*** Opening Extracted entries ***

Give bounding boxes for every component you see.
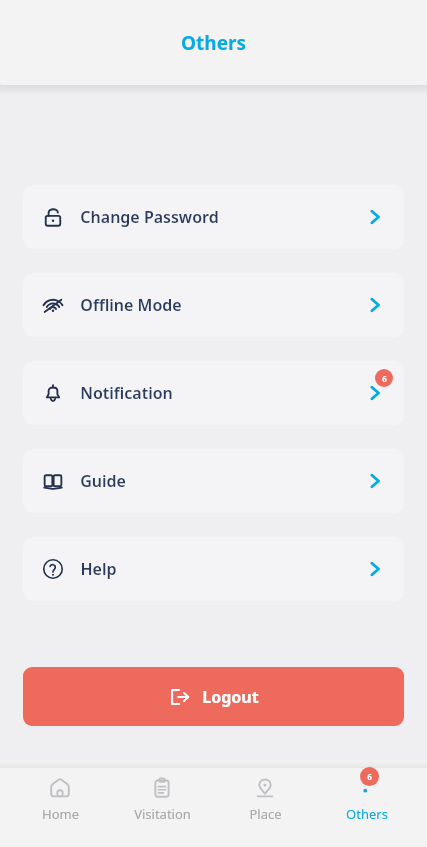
staticText: Notification [80,382,173,404]
button[interactable]: Logout [23,667,404,726]
other: Open [364,558,386,580]
other: Others [356,777,378,799]
other: Open [364,382,386,404]
other: Open [364,470,386,492]
staticText: Guide [80,470,126,492]
button[interactable]: Visitation [119,774,205,823]
staticText: Logout [202,686,259,708]
staticText: Help [80,558,117,580]
button[interactable]: Help [23,537,404,601]
staticText: Offline Mode [80,294,182,316]
staticText: 6 [382,373,387,384]
other: Logout [169,686,191,708]
staticText: Others [346,805,388,823]
other: Place [254,777,276,799]
button[interactable]: Others [324,774,410,823]
other: Open [364,206,386,228]
button[interactable]: Home [17,774,103,823]
other: Visitation [151,777,173,799]
staticText: 6 [367,771,372,782]
staticText: Place [249,805,282,823]
button[interactable]: Change Password [23,185,404,249]
other: Home [49,777,71,799]
staticText: Visitation [134,805,191,823]
staticText: Change Password [80,206,219,228]
button[interactable]: Place [222,774,308,823]
button[interactable]: Notification [23,361,404,425]
button[interactable]: Offline Mode [23,273,404,337]
button[interactable]: Guide [23,449,404,513]
other: Open [364,294,386,316]
staticText: Home [42,805,79,823]
staticText: Others [181,30,246,56]
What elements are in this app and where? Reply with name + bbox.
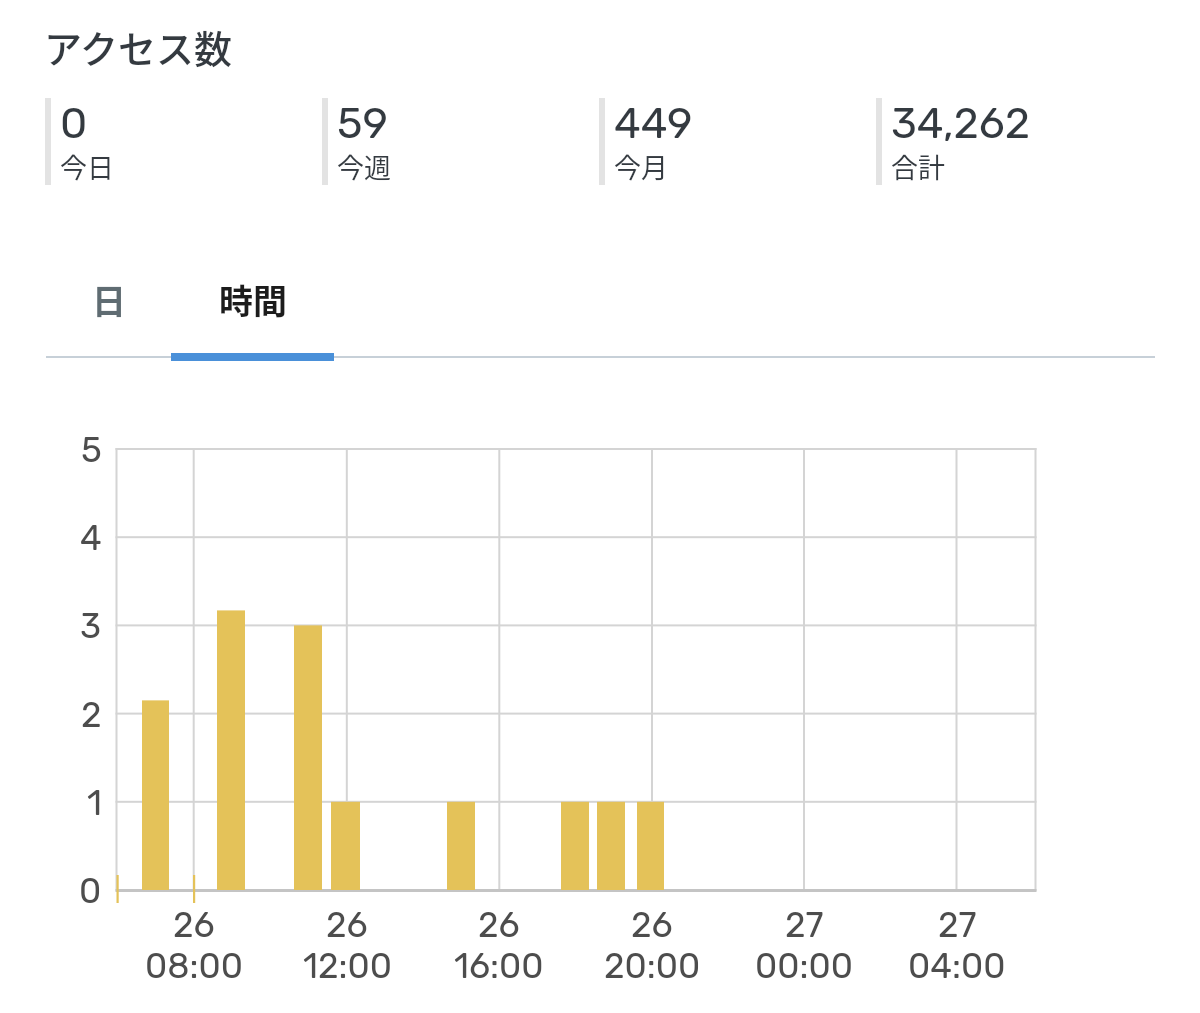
staticText: 2	[81, 694, 102, 735]
staticText: 合計	[891, 147, 945, 186]
staticText: 59	[337, 98, 389, 149]
staticText: 34,262	[891, 98, 1031, 149]
button[interactable]: 日	[46, 251, 171, 347]
staticText: 1	[87, 782, 102, 823]
staticText: 今日	[60, 147, 114, 186]
staticText: 今月	[614, 147, 668, 186]
button[interactable]: 59	[322, 98, 391, 188]
staticText: 08:00	[145, 945, 243, 986]
button[interactable]: 時間	[171, 251, 334, 347]
staticText: 26	[173, 904, 215, 945]
staticText: 16:00	[454, 945, 544, 986]
staticText: 26	[631, 904, 673, 945]
button[interactable]: 449	[599, 98, 693, 188]
staticText: 今週	[337, 147, 391, 186]
staticText: 12:00	[303, 945, 392, 986]
staticText: 4	[80, 517, 102, 558]
staticText: 5	[81, 429, 102, 470]
staticText: アクセス数	[44, 19, 233, 74]
staticText: 0	[79, 870, 102, 911]
staticText: 449	[614, 98, 693, 149]
staticText: 0	[60, 98, 88, 149]
button[interactable]: 0	[45, 98, 114, 188]
staticText: 日	[92, 275, 126, 324]
staticText: 時間	[219, 275, 287, 324]
staticText: 20:00	[604, 945, 701, 986]
staticText: 27	[938, 904, 977, 945]
staticText: 00:00	[755, 945, 853, 986]
button[interactable]: 34,262	[876, 98, 1031, 188]
staticText: 27	[785, 904, 824, 945]
staticText: 26	[478, 904, 520, 945]
staticText: 3	[80, 605, 102, 646]
staticText: 04:00	[908, 945, 1006, 986]
staticText: 26	[326, 904, 368, 945]
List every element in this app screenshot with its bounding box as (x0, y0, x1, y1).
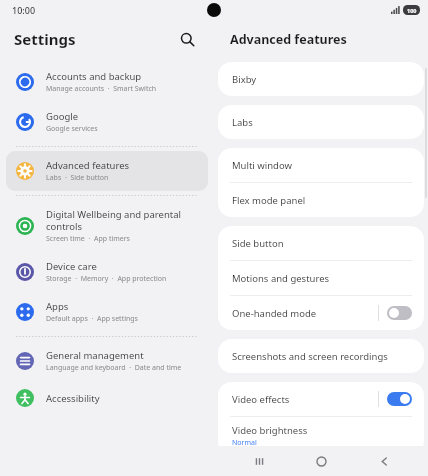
button[interactable]: Accounts and backup (6, 62, 208, 102)
staticText: Screenshots and screen recordings (232, 350, 388, 363)
staticText: Side button (232, 237, 284, 250)
staticText: Advanced features (46, 159, 130, 172)
button[interactable]: Advanced features (6, 151, 208, 191)
staticText: Accounts and backup (46, 70, 142, 83)
staticText: Google services (46, 124, 98, 134)
button[interactable]: General management (6, 341, 208, 381)
staticText: Motions and gestures (232, 272, 330, 285)
staticText: Device care (46, 260, 97, 273)
staticText: Video effects (232, 393, 290, 406)
staticText: Settings (14, 29, 76, 49)
staticText: 100 (407, 7, 417, 14)
button[interactable]: Video effects (218, 382, 424, 416)
staticText: One-handed mode (232, 307, 317, 320)
button[interactable]: Multi window (218, 148, 424, 182)
button[interactable]: One-handed mode (218, 296, 424, 330)
button[interactable]: Bixby (218, 62, 424, 96)
staticText: Digital Wellbeing and parental controls (46, 208, 200, 233)
button[interactable]: Back (366, 446, 402, 476)
button[interactable]: Google (6, 102, 208, 142)
staticText: Multi window (232, 159, 292, 172)
staticText: Normal (232, 438, 257, 448)
button[interactable]: Digital Wellbeing and parental controls (6, 200, 208, 252)
staticText: Flex mode panel (232, 194, 306, 207)
button[interactable]: Home (303, 446, 339, 476)
button[interactable]: Side button (218, 226, 424, 260)
button[interactable]: Motions and gestures (218, 261, 424, 295)
staticText: Google (46, 110, 79, 123)
staticText: Advanced features (230, 31, 347, 48)
staticText: Bixby (232, 73, 257, 86)
staticText: Video brightness (232, 424, 308, 437)
button[interactable]: Toggle off (387, 306, 412, 320)
button[interactable]: Labs (218, 105, 424, 139)
staticText: Manage accounts · Smart Switch (46, 84, 157, 94)
button[interactable]: Recents (241, 446, 277, 476)
staticText: Apps (46, 300, 69, 313)
button[interactable]: Accessibility (6, 381, 208, 415)
staticText: Labs (232, 116, 253, 129)
button[interactable]: Device care (6, 252, 208, 292)
button[interactable]: Flex mode panel (218, 183, 424, 217)
staticText: Labs · Side button (46, 173, 109, 183)
staticText: Default apps · App settings (46, 314, 138, 324)
staticText: Accessibility (46, 392, 100, 405)
button[interactable]: Screenshots and screen recordings (218, 339, 424, 373)
staticText: Screen time · App timers (46, 234, 130, 244)
button[interactable]: Search (174, 26, 200, 52)
staticText: Storage · Memory · App protection (46, 274, 167, 284)
button[interactable]: Video brightness (218, 417, 424, 455)
staticText: Language and keyboard · Date and time (46, 363, 182, 373)
staticText: 10:00 (12, 4, 36, 16)
button[interactable]: Toggle on (387, 392, 412, 406)
staticText: General management (46, 349, 144, 362)
button[interactable]: Apps (6, 292, 208, 332)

*** Closing Extracted entries ***

**What is being asked**: Could you restate all of the data above word for word and skip every picture?

**Solution to the exercise**:
Give bounding boxes for every component you see.
staticText: Notification [80,382,173,404]
button[interactable]: Logout [23,667,404,726]
other: Open [364,558,386,580]
other: Others [356,777,378,799]
other: Open [364,382,386,404]
other: Open [364,470,386,492]
staticText: Guide [80,470,126,492]
button[interactable]: Visitation [119,774,205,823]
staticText: Logout [202,686,259,708]
staticText: Help [80,558,117,580]
button[interactable]: Help [23,537,404,601]
staticText: Offline Mode [80,294,182,316]
staticText: 6 [382,373,387,384]
other: Logout [169,686,191,708]
staticText: Others [346,805,388,823]
other: Place [254,777,276,799]
button[interactable]: Others [324,774,410,823]
other: Open [364,206,386,228]
button[interactable]: Home [17,774,103,823]
other: Visitation [151,777,173,799]
staticText: 6 [367,771,372,782]
staticText: Place [249,805,282,823]
button[interactable]: Change Password [23,185,404,249]
other: Home [49,777,71,799]
staticText: Visitation [134,805,191,823]
staticText: Change Password [80,206,219,228]
button[interactable]: Place [222,774,308,823]
button[interactable]: Notification [23,361,404,425]
button[interactable]: Offline Mode [23,273,404,337]
button[interactable]: Guide [23,449,404,513]
other: Open [364,294,386,316]
staticText: Home [42,805,79,823]
staticText: Others [181,30,246,56]
What elements are in this app and where? Reply with name + bbox.
staticText: 2	[81, 694, 102, 735]
staticText: 合計	[891, 147, 945, 186]
staticText: 59	[337, 98, 389, 149]
staticText: 34,262	[891, 98, 1031, 149]
button[interactable]: 日	[46, 251, 171, 347]
staticText: 1	[87, 782, 102, 823]
staticText: 今日	[60, 147, 114, 186]
staticText: 今月	[614, 147, 668, 186]
button[interactable]: 59	[322, 98, 391, 188]
staticText: 08:00	[145, 945, 243, 986]
button[interactable]: 時間	[171, 251, 334, 347]
staticText: 26	[173, 904, 215, 945]
staticText: 16:00	[454, 945, 544, 986]
staticText: 26	[631, 904, 673, 945]
button[interactable]: 449	[599, 98, 693, 188]
staticText: 今週	[337, 147, 391, 186]
staticText: 12:00	[303, 945, 392, 986]
staticText: 4	[80, 517, 102, 558]
staticText: 5	[81, 429, 102, 470]
staticText: アクセス数	[44, 19, 233, 74]
staticText: 0	[79, 870, 102, 911]
staticText: 449	[614, 98, 693, 149]
staticText: 0	[60, 98, 88, 149]
button[interactable]: 0	[45, 98, 114, 188]
staticText: 日	[92, 275, 126, 324]
staticText: 時間	[219, 275, 287, 324]
staticText: 20:00	[604, 945, 701, 986]
staticText: 27	[938, 904, 977, 945]
staticText: 00:00	[755, 945, 853, 986]
button[interactable]: 34,262	[876, 98, 1031, 188]
staticText: 27	[785, 904, 824, 945]
staticText: 26	[478, 904, 520, 945]
staticText: 3	[80, 605, 102, 646]
staticText: 04:00	[908, 945, 1006, 986]
staticText: 26	[326, 904, 368, 945]
List every element in this app screenshot with its bounding box as (x0, y0, x1, y1).
button[interactable]: Accounts and backup (6, 62, 208, 102)
staticText: Screenshots and screen recordings (232, 350, 388, 363)
staticText: Side button (232, 237, 284, 250)
staticText: Advanced features (46, 159, 130, 172)
button[interactable]: Advanced features (6, 151, 208, 191)
staticText: Accounts and backup (46, 70, 142, 83)
staticText: Google services (46, 124, 98, 134)
button[interactable]: General management (6, 341, 208, 381)
staticText: Motions and gestures (232, 272, 330, 285)
staticText: Device care (46, 260, 97, 273)
staticText: Video effects (232, 393, 290, 406)
staticText: Settings (14, 29, 76, 49)
staticText: 100 (407, 7, 417, 14)
button[interactable]: Video effects (218, 382, 424, 416)
staticText: One-handed mode (232, 307, 317, 320)
button[interactable]: Multi window (218, 148, 424, 182)
button[interactable]: One-handed mode (218, 296, 424, 330)
button[interactable]: Bixby (218, 62, 424, 96)
staticText: Digital Wellbeing and parental controls (46, 208, 200, 233)
button[interactable]: Back (366, 446, 402, 476)
button[interactable]: Google (6, 102, 208, 142)
staticText: Multi window (232, 159, 292, 172)
staticText: Normal (232, 438, 257, 448)
button[interactable]: Digital Wellbeing and parental controls (6, 200, 208, 252)
staticText: Flex mode panel (232, 194, 306, 207)
button[interactable]: Home (303, 446, 339, 476)
button[interactable]: Side button (218, 226, 424, 260)
button[interactable]: Motions and gestures (218, 261, 424, 295)
staticText: Google (46, 110, 79, 123)
staticText: Advanced features (230, 31, 347, 48)
staticText: Bixby (232, 73, 257, 86)
staticText: Video brightness (232, 424, 308, 437)
button[interactable]: Toggle off (387, 306, 412, 320)
button[interactable]: Labs (218, 105, 424, 139)
staticText: Manage accounts · Smart Switch (46, 84, 157, 94)
button[interactable]: Recents (241, 446, 277, 476)
staticText: Apps (46, 300, 69, 313)
button[interactable]: Accessibility (6, 381, 208, 415)
staticText: Labs (232, 116, 253, 129)
button[interactable]: Device care (6, 252, 208, 292)
button[interactable]: Flex mode panel (218, 183, 424, 217)
staticText: Labs · Side button (46, 173, 109, 183)
staticText: Default apps · App settings (46, 314, 138, 324)
staticText: Accessibility (46, 392, 100, 405)
button[interactable]: Screenshots and screen recordings (218, 339, 424, 373)
staticText: Screen time · App timers (46, 234, 130, 244)
button[interactable]: Search (174, 26, 200, 52)
staticText: Storage · Memory · App protection (46, 274, 167, 284)
button[interactable]: Video brightness (218, 417, 424, 455)
staticText: Language and keyboard · Date and time (46, 363, 182, 373)
staticText: 10:00 (12, 4, 36, 16)
button[interactable]: Toggle on (387, 392, 412, 406)
staticText: General management (46, 349, 144, 362)
button[interactable]: Apps (6, 292, 208, 332)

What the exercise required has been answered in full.